Would you like to apply the knowledge you’ve learnt? You can review and practice it with the tasks for the video Adding Fractions.
  • Adding fractions.

    Hints

    Remember that when we add fractions with the same denominator, we only need to look at the numerators and add these.

    When we add fractions with the same denominator, this stays the same.

    Solution
    • $\frac{4}{12}$ + $\frac{6}{12}$ = $\frac{10}{12}$
    • $\frac{3}{10}$ + $\frac{5}{10}$ = $\frac{8}{10}$
    • $\frac2 7$ + $\frac1 7$ = $\frac3 7$
    • $\frac3 9$ + $\frac5 9$ = $\frac8 9$
  • Add the fractions of shells.

    Hints

    The denominator is how many parts (shells) we have in total. It always remains the same.
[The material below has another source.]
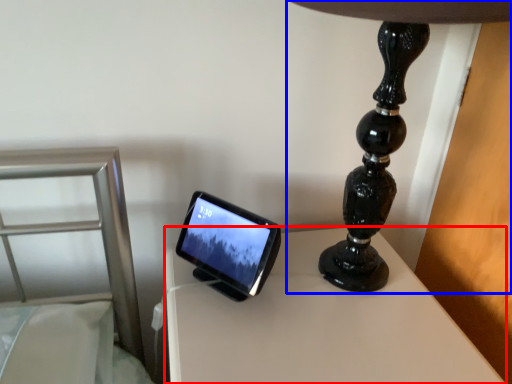 Question: Which point is further to the camera, table (highlighted by a red box) or lamp (highlighted by a blue box)?

Choices:
 (A) table
 (B) lamp

Answer: (A)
    How many shells have been painted in each colour? This is our numerator as it is the parts of the whole.

    Solution

    There are 8 shells in total, so this is our denominator.
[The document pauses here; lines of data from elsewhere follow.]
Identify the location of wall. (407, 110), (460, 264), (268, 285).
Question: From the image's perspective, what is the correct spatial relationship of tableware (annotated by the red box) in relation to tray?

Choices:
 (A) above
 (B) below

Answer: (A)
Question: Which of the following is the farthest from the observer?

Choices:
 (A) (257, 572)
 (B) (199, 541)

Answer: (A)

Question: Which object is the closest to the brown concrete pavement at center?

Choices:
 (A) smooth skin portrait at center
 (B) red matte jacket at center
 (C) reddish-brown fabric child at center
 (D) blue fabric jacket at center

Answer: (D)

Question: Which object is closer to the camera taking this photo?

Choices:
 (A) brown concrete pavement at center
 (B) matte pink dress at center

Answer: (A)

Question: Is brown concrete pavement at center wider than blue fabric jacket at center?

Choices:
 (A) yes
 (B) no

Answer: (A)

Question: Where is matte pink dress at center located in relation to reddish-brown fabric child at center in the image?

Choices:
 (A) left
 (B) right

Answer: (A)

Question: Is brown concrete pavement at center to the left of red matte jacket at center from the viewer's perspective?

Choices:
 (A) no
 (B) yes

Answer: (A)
    3 out of 8 are painted yellow, this is $ \frac3 8$.

    2 out of 8 are painted red, this is $ \frac2 8$.

    In total, there are 5 out of 8 painted, $ \frac5 8$.

  • Painted shells.

    Hints

    Remember that when we find fractions of amounts, the total amount in the group is the denominator (the bottom part of the fraction). In this image there are 5 shells in total, so the denominator would be 5.

    The parts that we are counting (here, the painted shells) is the numerator. In this example it is 3.

    Solution

    There are 6 shells in total. 3 are painted purple and 2 are painted red. The fraction of shells that have been painted is $\mathbf{\frac{5}{6}}$

    To find the total fraction of shells that have been painted, we need to add $\mathbf{\frac{2}{8}}$ and $\mathbf{\frac{3}{8}}$ to get $\mathbf{\frac{5}{8}}$

    There are 5 shells in total. $\mathbf{\frac{1}{5}}$ + $\mathbf{\frac{2}{5}}$ = $\mathbf{\frac{3}{5}}$.

  • Pizza fractions.

    Hints

    Remember that when we add fractions with the same denominator, we only add the numerators together. The denominator stays the same.

    How many slices was each pizza originally cut into? This is your denominator.

    How many slices are left? This is the numerator. In this example there is one slice left out of four, so $\frac1 4$ remains.

    Solution

    The image shows the answer to the pepperoni pizza:

    $\frac3 8$ + $\frac4 8$ = $\frac7 8$.

    Mushroom pizza:

    $\frac2 6$ + $\frac3 6$ = $\frac5 6$.

    Olive pizza:

    $\frac2 5$ + $\frac2 5$ = $\frac4 5$.

    Cheese pizza:

    $\frac4 8$ + $\frac2 8$ = $\frac6 8$.

  • Fractions of fish.

    Hints

    When we are trying to find $ \frac4 7$ of an amount, we know that there are 7 items in total as this is the denominator.

    What is the numerator? This is how many out of the total that are colourful. In this example, the numerator is 4.

    Solution

    The tank with $ \frac4 7$ of the fish being colourful, is the tank with 7 fish in the tank - this is the denominator - and 4 fish coloured in the tank (3 orange and 1 yellow fish) - this is the numerator.

  • Add fractions.

    Hints

    Remember that we can simplify fractions by dividing the numerator and the denominator by the same factor, to find an equivalent fraction.

    Here $ \frac2 4$ has been simplified to $ \frac1 2$ by dividing the numerator and the denominator by 2.

    Solution

    $\mathbf{\frac{2}{3}}$

    • $\frac1 3$ + $\frac1 3$ = $\frac2 3$.
    • $\frac2 6$ + $\frac2 6$ = $\frac4 6$ .
    • We can simplify $\frac4 6$ to $\frac2 3$ by dividing both the numerator and denominator by 2.

    $\mathbf{\frac{1}{2}}$

    • $\frac2 8$ + $\frac2 8$ = $\frac4 8$.
    • We can simplify $\frac4 8$ to $\frac1 2$ by dividing both the numerator and denominator by 4.
    • $\frac{4}{10}$ + $\frac{1}{10}$ = $\frac{5}{10}$.
    • We can simplify $\frac{5}{10}$ to $\frac1 2$ by dividing both the numerator and denominator by 5.

    $\mathbf{\frac{4}{5}}$

    • $\frac3 5$ + $\frac1 5$ = $\frac4 5$.
    • $\frac{6}{10}$ + $\frac{2}{10}$ = $\frac{8}{10}$.
    • We can simplify $\frac{8}{10}$ to $\frac4 5$ by dividing both the numerator and denominator by 2.